= Beginning of Section =

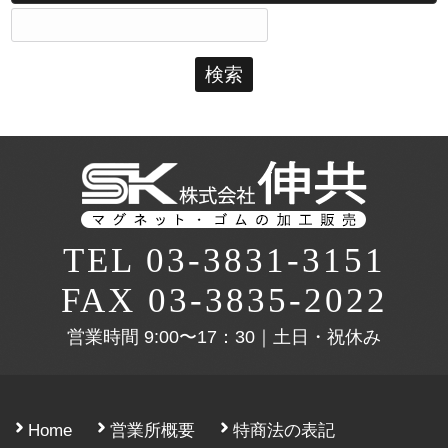
検
索:
TEL 03-3831-3151
FAX 03-3835-2022
営業時間
9:00〜17：30｜土日・祝休み
Home
営業所概要
特商法の表記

= End of Section =

This task asks for the data above repeated exactly, without a single picture.

検
索:
TEL 03-3831-3151
FAX 03-3835-2022
営業時間
9:00〜17：30｜土日・祝休み
Home
営業所概要
特商法の表記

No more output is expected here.